(Collected data)
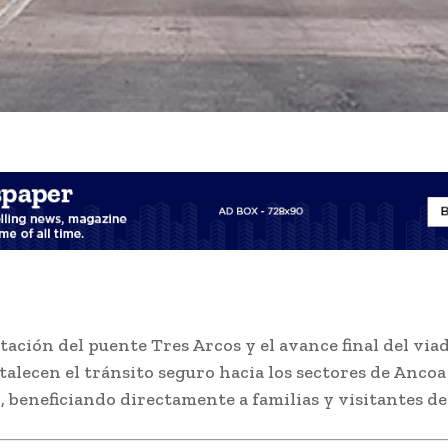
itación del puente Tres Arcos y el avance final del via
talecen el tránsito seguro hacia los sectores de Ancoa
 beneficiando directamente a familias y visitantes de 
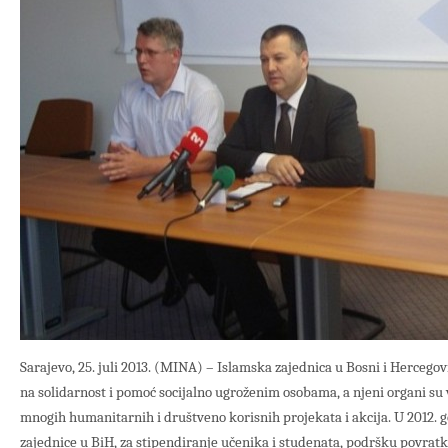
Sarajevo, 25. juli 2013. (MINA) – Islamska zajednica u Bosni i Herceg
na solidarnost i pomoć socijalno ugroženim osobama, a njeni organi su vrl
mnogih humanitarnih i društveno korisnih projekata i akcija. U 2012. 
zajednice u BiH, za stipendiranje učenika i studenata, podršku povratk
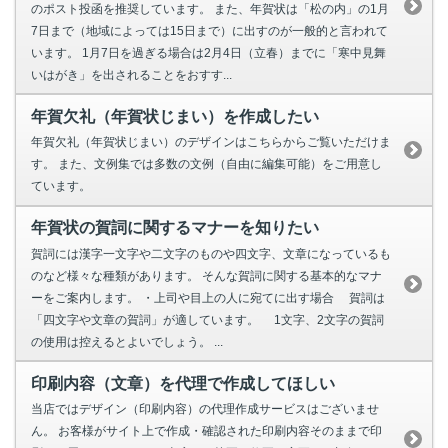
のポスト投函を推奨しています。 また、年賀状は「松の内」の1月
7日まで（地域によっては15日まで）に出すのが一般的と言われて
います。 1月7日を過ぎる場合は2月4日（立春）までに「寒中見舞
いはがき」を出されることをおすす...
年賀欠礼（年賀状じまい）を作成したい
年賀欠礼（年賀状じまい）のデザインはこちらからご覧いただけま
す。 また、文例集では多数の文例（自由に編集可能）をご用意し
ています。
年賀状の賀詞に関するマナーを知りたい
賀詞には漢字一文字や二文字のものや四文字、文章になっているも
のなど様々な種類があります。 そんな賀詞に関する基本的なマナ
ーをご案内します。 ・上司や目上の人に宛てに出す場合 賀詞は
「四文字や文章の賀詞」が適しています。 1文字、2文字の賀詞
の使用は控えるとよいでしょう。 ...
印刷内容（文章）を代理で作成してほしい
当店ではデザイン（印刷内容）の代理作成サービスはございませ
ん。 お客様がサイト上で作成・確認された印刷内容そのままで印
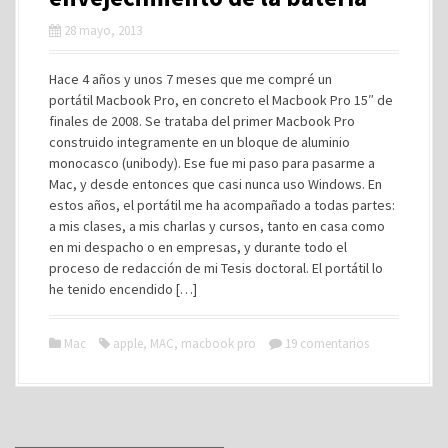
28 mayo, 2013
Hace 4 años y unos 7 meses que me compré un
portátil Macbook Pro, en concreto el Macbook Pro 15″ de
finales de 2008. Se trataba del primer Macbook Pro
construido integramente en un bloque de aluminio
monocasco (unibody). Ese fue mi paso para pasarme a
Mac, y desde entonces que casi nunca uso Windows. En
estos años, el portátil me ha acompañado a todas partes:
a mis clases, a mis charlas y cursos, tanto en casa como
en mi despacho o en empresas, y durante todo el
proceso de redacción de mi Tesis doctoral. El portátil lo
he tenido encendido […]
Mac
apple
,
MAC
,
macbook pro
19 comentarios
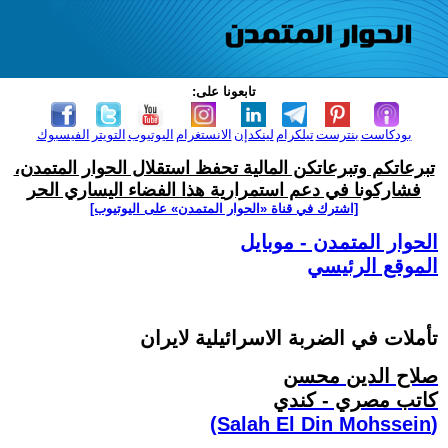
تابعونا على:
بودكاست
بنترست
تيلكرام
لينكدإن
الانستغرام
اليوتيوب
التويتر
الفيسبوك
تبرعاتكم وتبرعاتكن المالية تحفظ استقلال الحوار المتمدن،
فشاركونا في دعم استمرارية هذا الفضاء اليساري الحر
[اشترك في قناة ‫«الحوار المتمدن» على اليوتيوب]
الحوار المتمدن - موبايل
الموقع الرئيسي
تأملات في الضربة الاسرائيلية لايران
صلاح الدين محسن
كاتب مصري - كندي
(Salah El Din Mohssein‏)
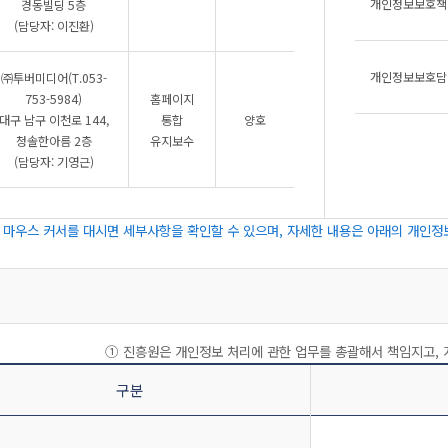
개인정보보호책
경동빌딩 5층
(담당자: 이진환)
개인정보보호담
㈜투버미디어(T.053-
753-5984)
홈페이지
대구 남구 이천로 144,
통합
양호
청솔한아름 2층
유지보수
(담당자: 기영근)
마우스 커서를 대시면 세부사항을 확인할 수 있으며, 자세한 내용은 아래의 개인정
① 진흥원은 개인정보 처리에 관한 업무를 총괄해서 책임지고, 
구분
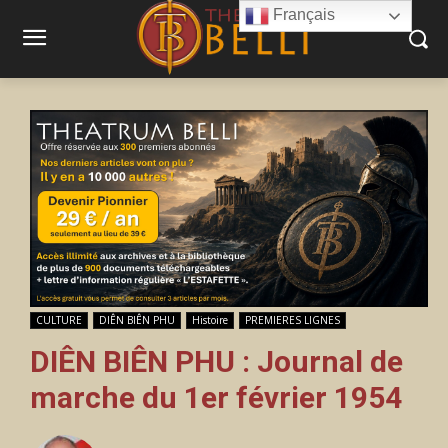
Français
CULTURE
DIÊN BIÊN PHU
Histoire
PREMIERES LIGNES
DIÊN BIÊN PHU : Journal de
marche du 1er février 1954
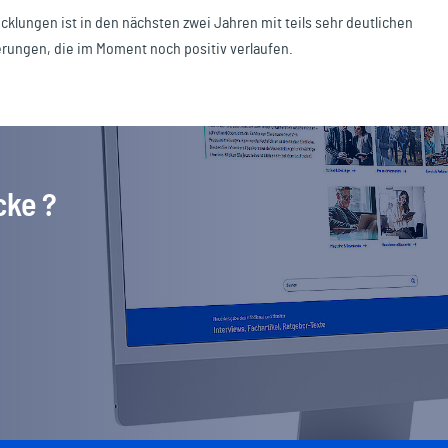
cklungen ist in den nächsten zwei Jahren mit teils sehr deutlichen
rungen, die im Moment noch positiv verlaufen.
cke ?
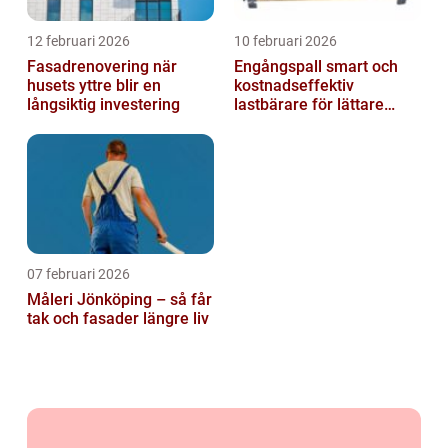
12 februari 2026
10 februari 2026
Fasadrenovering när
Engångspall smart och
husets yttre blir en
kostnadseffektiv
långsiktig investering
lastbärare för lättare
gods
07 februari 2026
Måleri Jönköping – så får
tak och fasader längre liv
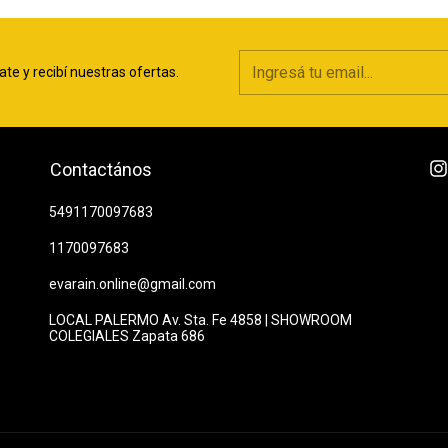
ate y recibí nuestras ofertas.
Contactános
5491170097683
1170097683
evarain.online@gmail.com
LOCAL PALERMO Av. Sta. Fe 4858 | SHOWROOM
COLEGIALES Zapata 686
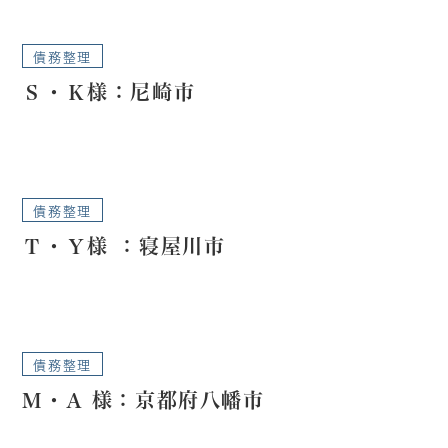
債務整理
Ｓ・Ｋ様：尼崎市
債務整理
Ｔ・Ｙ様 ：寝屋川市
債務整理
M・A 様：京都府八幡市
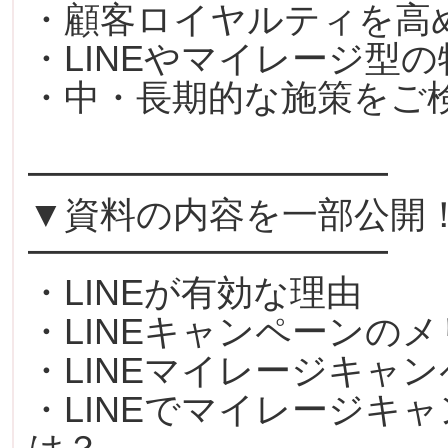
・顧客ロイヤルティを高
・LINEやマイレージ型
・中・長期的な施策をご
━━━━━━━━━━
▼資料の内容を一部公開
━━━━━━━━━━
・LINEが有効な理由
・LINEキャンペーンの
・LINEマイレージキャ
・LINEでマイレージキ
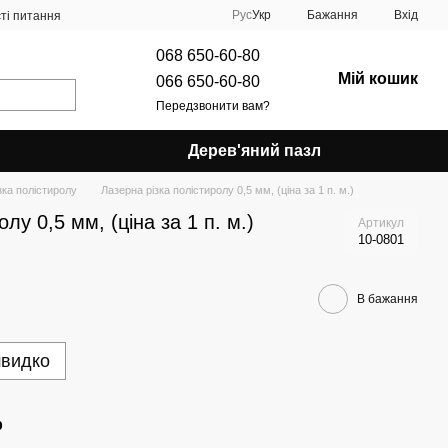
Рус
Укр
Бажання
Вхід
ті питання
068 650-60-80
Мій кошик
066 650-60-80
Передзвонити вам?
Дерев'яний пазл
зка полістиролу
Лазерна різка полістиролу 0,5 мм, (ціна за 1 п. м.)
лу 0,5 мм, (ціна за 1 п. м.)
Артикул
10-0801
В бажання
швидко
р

==

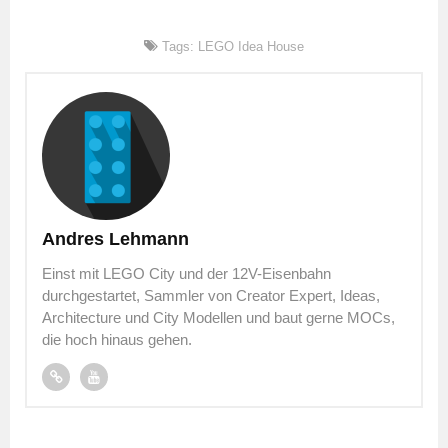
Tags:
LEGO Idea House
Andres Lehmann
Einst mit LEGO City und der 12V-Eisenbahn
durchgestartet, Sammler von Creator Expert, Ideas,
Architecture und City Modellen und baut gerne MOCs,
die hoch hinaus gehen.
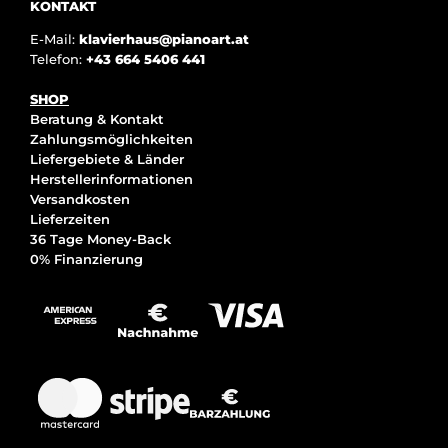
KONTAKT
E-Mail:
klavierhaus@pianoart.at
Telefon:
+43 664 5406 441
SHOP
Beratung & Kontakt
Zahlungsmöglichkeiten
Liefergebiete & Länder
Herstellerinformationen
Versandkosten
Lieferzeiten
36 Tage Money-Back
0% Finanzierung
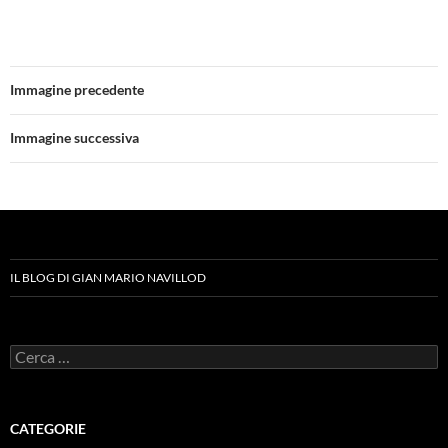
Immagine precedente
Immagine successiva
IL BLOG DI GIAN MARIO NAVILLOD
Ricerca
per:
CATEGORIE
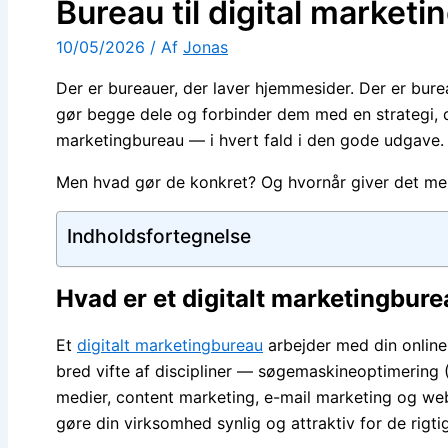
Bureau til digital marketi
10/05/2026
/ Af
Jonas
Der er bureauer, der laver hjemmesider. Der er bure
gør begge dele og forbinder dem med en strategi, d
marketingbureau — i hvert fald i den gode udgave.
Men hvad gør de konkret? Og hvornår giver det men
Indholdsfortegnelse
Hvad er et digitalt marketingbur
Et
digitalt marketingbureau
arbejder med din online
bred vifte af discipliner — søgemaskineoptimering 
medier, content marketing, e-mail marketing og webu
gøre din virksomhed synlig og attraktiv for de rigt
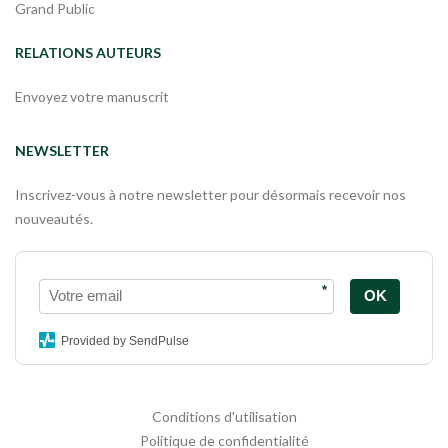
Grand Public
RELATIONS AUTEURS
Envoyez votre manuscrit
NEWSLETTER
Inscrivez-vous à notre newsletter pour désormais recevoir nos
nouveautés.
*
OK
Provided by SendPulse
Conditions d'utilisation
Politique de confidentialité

**WHAT THIS TASK INVOLVES**
Repeat exactly the lines above, from the line that contains "صلاح الدين محسن" down through the line that contains "marche du 1er février 1954". Include both of those lines and none of the pictures.

**EXERCISE SOLUTION**
صلاح الدين محسن
كاتب مصري - كندي
(Salah El Din Mohssein‏)
개인정보보호책
경동빌딩 5층
(담당자: 이진환)
개인정보보호담
㈜투버미디어(T.053-
753-5984)
홈페이지
대구 남구 이천로 144,
통합
양호
청솔한아름 2층
유지보수
(담당자: 기영근)
마우스 커서를 대시면 세부사항을 확인할 수 있으며, 자세한 내용은 아래의 개인정
① 진흥원은 개인정보 처리에 관한 업무를 총괄해서 책임지고, 
구분
Français
CULTURE
DIÊN BIÊN PHU
Histoire
PREMIERES LIGNES
DIÊN BIÊN PHU : Journal de
marche du 1er février 1954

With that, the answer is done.